Hemoglobinopathies and other predisposing conditions

Hemoglobinopathies predispose patients to infections that are also seen in those with congenital or acquired asplenia. Some infectious agents associated with hemoglobinopathies include encapsulated organisms such as Streptococcus pneumoniae, Haemophilus influenzae, and Neisseria species. Other organisms include Salmonella species, E coli, K pneumoniae, and Edwardsiella species.

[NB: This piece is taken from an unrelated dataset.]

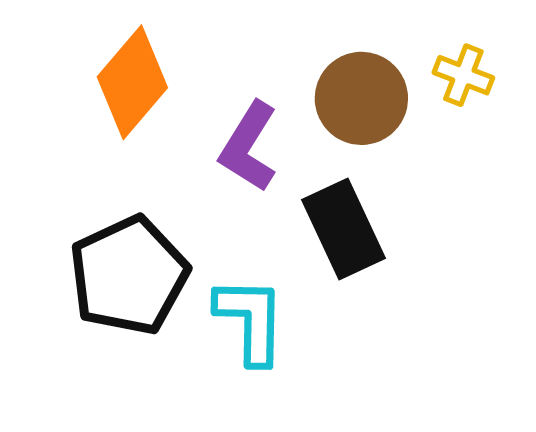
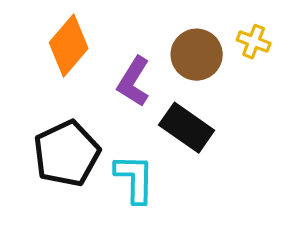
black rectangle: (344, 229) -> (187, 128), turned -30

Asplenia (congenital or acquired) predisposes patients to parasitic infections, such as malaria and babesiosis, and also to infections by encapsulated organisms, such as S pneumoniae, H influenzae, E coli, K pneumoniae, Neisseria meningitidis, and Capnocytophaga canimorsus.[49]

Iron overload increases the susceptibility of patients to Yersinia, Vibrio, and Capnocytophaga infections.

Leukemia and lymphoma predispose patients to infections with S aureus, coagulase-negative staphylococci, Pseudomonas aeruginosa, enteric organisms, fungi,[58]  S pneumoniae, H influenzae, mycobacteria, and viruses.

Transfusions may increase the susceptibility of patients to infections caused by Babesia, Plasmodium,[59]  and Trypanosoma species.

Humoral deficiency

B-cell defects may predispose patients to frequent sinopulmonary and respiratory tract infections. Common causes of infections are nonenveloped viruses, parvovirus B19, and rotavirus. Patients are also at risk for infections with S pneumoniae, H influenzae, S aureus, P aeruginosa, M pneumoniae, and enteric pathogens such as Giardia lamblia and Salmonella, Shigella, and Campylobacter species. Specific B-cell defects and their associated pathogens and conditions are listed below[12] :

  • Antibody deficiency with transcobalamin II deficiency: S aureus infection, failure to thrive, severe persistent diarrhea

  • Antibody deficiency with normal or high immunoglobulin (Ig) levels: Recurrent sinopulmonary infections, recurrent pneumococcal septicemia

  • Common variable immunodeficiency: Recurrent respiratory tract infections; infections with Giardia, Salmonella, or Campylobacter species; infections with Cryptosporidium parvum and P jirovecii; recurrent enteroviral infections

  • IgG subclass deficiency: Infections with S pneumoniae, H influenzae, and other encapsulated bacteria; severe pandemic 2009 influenza A H1N1 in IgG2 subclass deficiency[60]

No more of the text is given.